The beginning of 1840 saw big changes initiated in regard to New Zealand. The boundaries of New South Wales were extended to include such parts of New Zealand as were, or might be, acquired, and these were placed under the control of Governor Gipps and his Legislature, with Captain Hobson, late of H.M.S. Rattlesnake, as Lieutenant-Governor.

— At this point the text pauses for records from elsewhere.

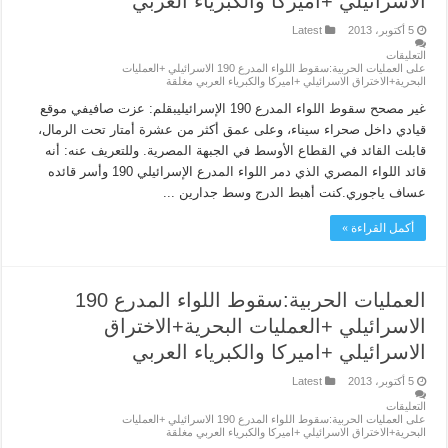
الاسرائيلي +اميركا والكبرياء العربي
5 أكتوبر، 2013
Latest
التعليقات
على العمليات الحربية:سقوط اللواء المدرع 190 الاسرائيلي +العمليات
البحرية+الاختراق الاسرائيلي +اميركا والكبرياء العربي مغلقة
غير مصحح سقوط اللواء المدرع 190 الإسرائيليبقلم: عزت صافيفي موقع
قيادي داخل صحراء سيناء، وعلى عمق أكثر من عشرة أمتار تحت الرمال،
قابلت القائد في القطاع الأوسط في الجبهة المصرية. وللتعريف عنه: أنه
قائد اللواء المصري الذي دمر اللواء المدرع الإسرائيلي 190 وأسر قائده
عساف ياجوري.كنت أهبط الدرج وسط جدارين ...
أكمل القراءة »
العمليات الحربية:سقوط اللواء المدرع 190
الاسرائيلي +العمليات البحرية+الاختراق
الاسرائيلي +اميركا والكبرياء العربي
5 أكتوبر، 2013
Latest
التعليقات
على العمليات الحربية:سقوط اللواء المدرع 190 الاسرائيلي +العمليات
البحرية+الاختراق الاسرائيلي +اميركا والكبرياء العربي مغلقة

Captain Hobson had no sooner left Sydney for the Bay of Islands than Governor Gipps issued two Proclamations to give effect to the above changes, and one other dealing with the buying and selling of land which had been going on very extensively in the new Colony. This last declared that Her Majesty would not acknowledge as valid “any title to land which either has been or shall be hereafter acquired in that page 283 country, which is not either derived from or confirmed by a grant to be made in Her Majesty's name,” but that it was not intended to dispossess the owners of land purchased on equitable conditions, for the consideration of which a Commission would be appointed.

The Success, which had sailed for the Otago ports, via Port Nicholson, left that port on 4th January, and the Bluff on the tenth, and reached Sydney on the twenty-seventh. As passengers, came up Messrs. Jones and Heskett, and five New Zealand Chiefs. The captain reported that the Jessie had reached New Zealand on 26th December, and was loading at the Bluff when the Success left. The barque Lucy Ann had sailed from Otago to the Taieri station to load up with oil for Sydney, and there were two French whalers at Otago.

These Chiefs, passengers on board the Success, had all taken part in the sale of land to Europeans. Both Jones (the owner of the boat they had come up in), and Weller (the owner of the Otago station), were largely interested in these purchases, and were no doubt very much concerned when the Proclamation came out. A deputation was therefore arranged with the Governor, and on 31st December, John Tuhawaiki, Jackey White, and three other subordinate chiefs waited upon Sir George Gipps to enquire whether the Government intended to dispossess certain parties who had purchased land from them, and whose claim, they, the native chiefs, acknowledged. Instead of answering them directly, as some thought he should have done, His Excellency suggested, “with a chuckle,” as the report says, that the real reason for their visit was not so much on behalf of the natives' interest as it was a diplomatic manoeuvre on the part of the European purchasers of their lands, in their own interests. The result of this deputation was not entirely to the mind of its promoters, and it is reported that when they retired, one of the Chiefs expressed himself about His Excellency: “The Gubbernar no good.” Probably if the correct words of “Bloody Jack” were given the description was even more emphatic.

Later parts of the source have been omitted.